Task description. Check every line of the entries for "stella", and copy the lines that hold it.

Records.

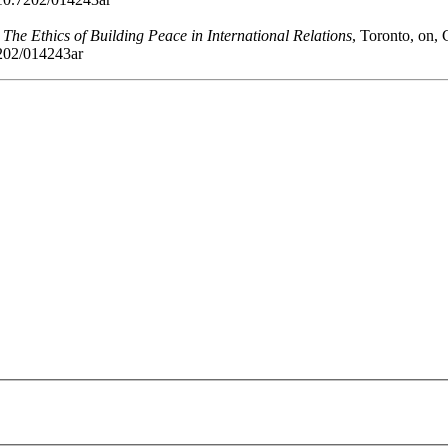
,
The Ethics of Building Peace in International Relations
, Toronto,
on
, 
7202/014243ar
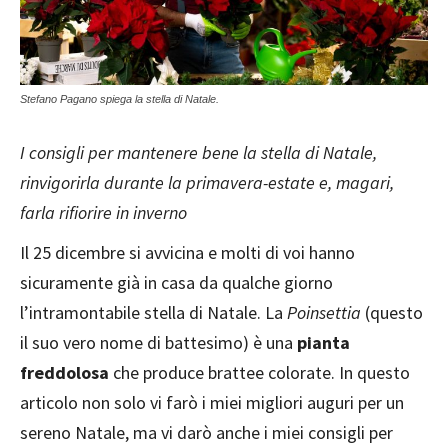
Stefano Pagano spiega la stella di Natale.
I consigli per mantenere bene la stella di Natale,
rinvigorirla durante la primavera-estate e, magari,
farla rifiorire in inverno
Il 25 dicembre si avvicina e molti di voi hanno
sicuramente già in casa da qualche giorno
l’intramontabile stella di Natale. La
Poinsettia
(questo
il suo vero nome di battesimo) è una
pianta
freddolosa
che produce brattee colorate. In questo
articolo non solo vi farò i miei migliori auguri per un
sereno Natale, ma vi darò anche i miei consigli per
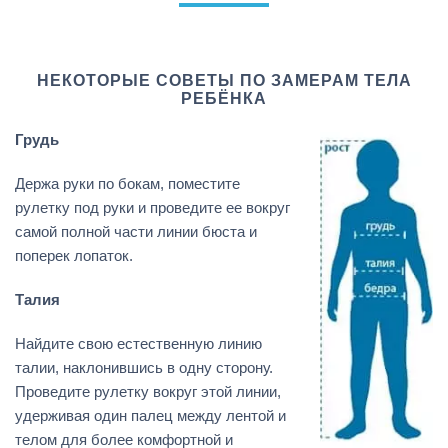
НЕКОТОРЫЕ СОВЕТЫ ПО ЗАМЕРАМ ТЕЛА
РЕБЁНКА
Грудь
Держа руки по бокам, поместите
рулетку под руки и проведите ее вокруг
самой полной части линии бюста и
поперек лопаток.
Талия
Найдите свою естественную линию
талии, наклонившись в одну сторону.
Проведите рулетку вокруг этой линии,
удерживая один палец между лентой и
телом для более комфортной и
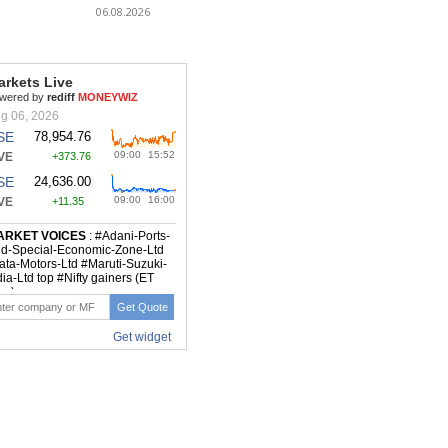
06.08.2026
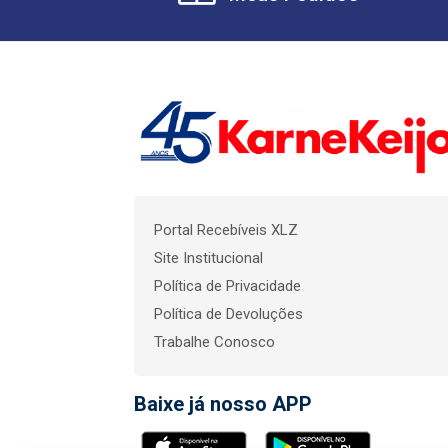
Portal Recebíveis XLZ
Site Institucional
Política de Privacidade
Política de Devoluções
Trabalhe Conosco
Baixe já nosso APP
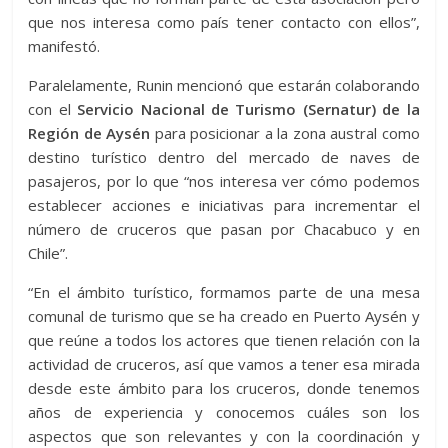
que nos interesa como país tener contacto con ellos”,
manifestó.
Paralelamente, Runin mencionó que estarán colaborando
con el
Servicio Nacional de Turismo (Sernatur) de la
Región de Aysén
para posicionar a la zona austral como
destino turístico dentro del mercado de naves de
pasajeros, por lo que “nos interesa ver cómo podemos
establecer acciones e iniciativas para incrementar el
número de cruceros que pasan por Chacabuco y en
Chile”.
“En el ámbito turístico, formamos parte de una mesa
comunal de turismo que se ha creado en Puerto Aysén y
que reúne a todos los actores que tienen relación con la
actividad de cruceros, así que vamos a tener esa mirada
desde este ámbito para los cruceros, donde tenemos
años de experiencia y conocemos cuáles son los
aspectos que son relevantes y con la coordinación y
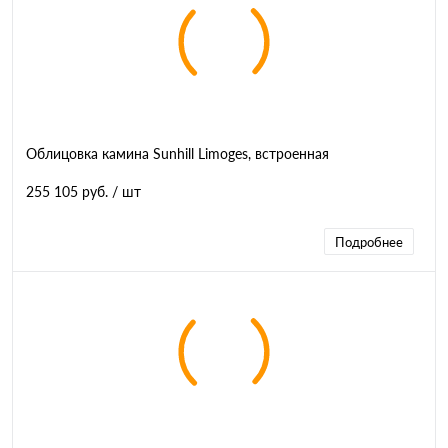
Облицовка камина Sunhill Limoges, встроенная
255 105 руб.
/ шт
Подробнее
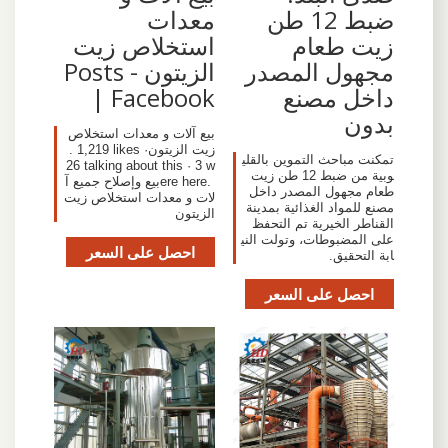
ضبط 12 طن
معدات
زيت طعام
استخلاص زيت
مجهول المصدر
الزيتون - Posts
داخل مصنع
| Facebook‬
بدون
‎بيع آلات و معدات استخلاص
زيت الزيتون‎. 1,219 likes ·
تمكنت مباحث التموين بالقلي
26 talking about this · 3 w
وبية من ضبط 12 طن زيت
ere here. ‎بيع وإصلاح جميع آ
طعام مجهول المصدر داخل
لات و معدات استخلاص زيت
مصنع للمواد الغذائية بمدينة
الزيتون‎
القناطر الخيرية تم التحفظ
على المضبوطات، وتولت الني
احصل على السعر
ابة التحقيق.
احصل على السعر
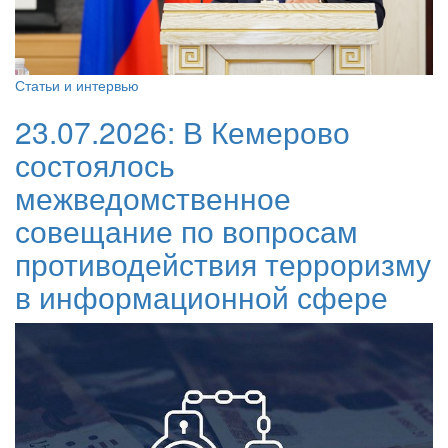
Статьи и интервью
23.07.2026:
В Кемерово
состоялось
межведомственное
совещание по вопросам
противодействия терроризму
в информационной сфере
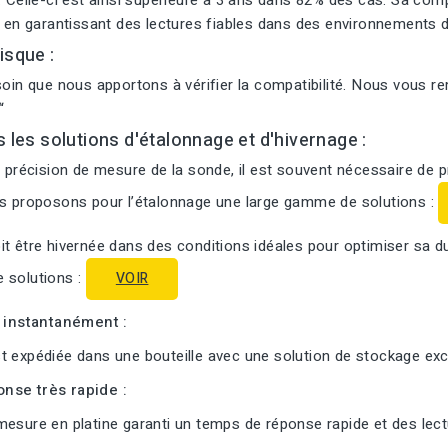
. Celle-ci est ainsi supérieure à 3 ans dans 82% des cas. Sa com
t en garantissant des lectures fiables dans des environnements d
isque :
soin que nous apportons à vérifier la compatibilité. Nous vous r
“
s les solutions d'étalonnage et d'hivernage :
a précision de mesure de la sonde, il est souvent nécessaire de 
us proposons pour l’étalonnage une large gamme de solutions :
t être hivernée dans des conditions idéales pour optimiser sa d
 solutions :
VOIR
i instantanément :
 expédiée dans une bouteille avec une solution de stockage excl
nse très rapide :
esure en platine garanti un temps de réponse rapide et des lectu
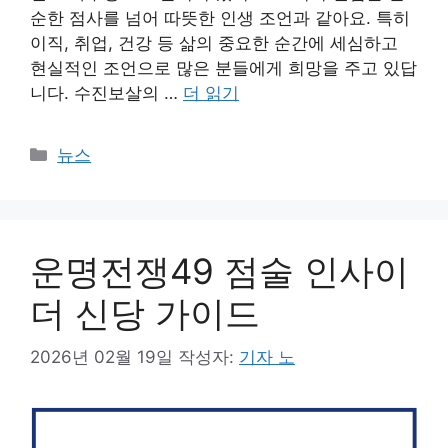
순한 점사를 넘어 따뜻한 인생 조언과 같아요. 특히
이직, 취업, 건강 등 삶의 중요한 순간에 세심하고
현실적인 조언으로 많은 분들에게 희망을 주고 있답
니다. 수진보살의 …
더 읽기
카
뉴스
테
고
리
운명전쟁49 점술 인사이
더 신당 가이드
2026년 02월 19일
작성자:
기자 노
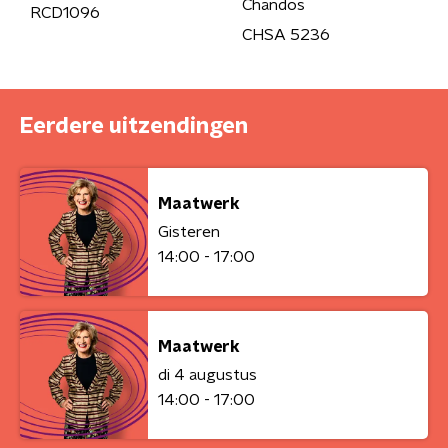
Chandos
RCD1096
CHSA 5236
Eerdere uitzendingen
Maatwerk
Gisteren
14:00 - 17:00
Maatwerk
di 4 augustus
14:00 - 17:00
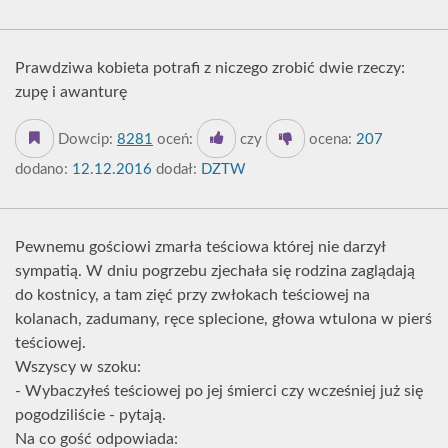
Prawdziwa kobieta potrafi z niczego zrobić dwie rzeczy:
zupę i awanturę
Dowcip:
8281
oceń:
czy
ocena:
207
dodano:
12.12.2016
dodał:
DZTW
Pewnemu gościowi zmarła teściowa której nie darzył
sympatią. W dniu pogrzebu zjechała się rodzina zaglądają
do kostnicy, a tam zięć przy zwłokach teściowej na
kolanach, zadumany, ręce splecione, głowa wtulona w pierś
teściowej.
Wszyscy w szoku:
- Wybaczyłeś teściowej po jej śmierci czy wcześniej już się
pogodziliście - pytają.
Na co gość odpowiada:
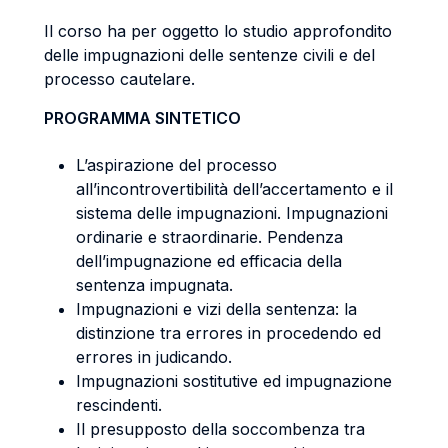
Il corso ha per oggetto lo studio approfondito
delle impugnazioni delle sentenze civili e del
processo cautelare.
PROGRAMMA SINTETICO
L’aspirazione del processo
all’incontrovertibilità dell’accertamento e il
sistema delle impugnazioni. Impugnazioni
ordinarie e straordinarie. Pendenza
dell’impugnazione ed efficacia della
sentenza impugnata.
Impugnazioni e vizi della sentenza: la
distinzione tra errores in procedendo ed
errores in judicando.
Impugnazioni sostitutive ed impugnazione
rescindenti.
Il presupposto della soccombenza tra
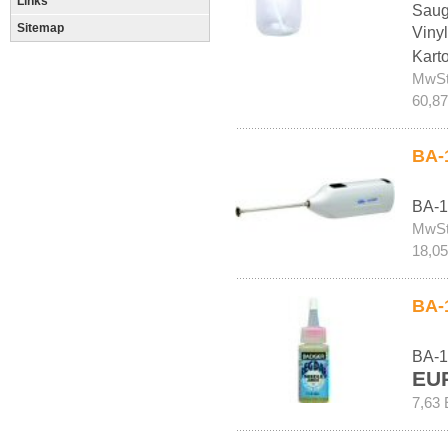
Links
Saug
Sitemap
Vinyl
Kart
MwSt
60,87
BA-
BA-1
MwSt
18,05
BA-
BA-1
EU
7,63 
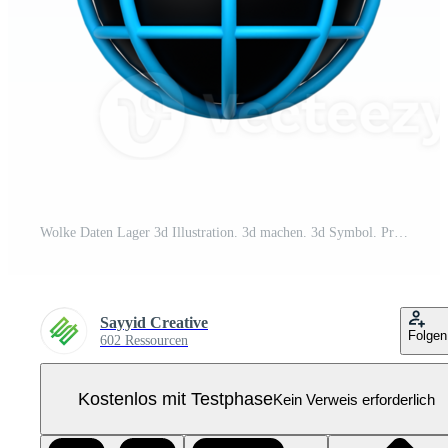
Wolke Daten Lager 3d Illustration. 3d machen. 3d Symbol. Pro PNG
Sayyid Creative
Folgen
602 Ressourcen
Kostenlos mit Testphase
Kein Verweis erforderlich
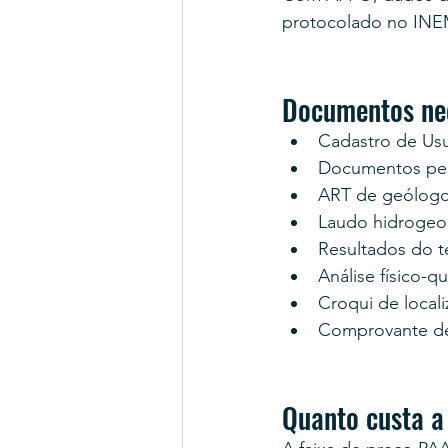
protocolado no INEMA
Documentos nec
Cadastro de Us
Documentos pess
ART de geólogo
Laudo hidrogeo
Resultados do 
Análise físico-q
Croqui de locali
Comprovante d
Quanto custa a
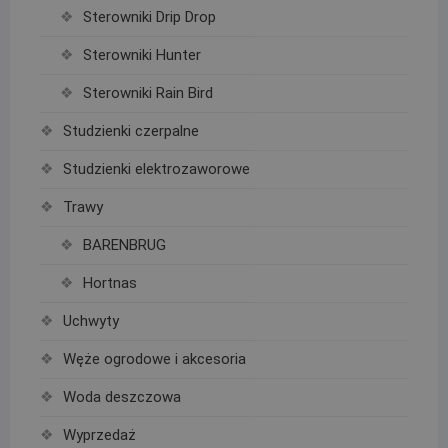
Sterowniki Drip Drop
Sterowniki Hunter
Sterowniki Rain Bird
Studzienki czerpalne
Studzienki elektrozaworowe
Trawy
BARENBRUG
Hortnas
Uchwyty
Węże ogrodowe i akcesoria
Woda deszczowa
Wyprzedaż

Expected output.
Stefano Pagano spiega la stella di Natale.
I consigli per mantenere bene la stella di Natale,
l’intramontabile stella di Natale. La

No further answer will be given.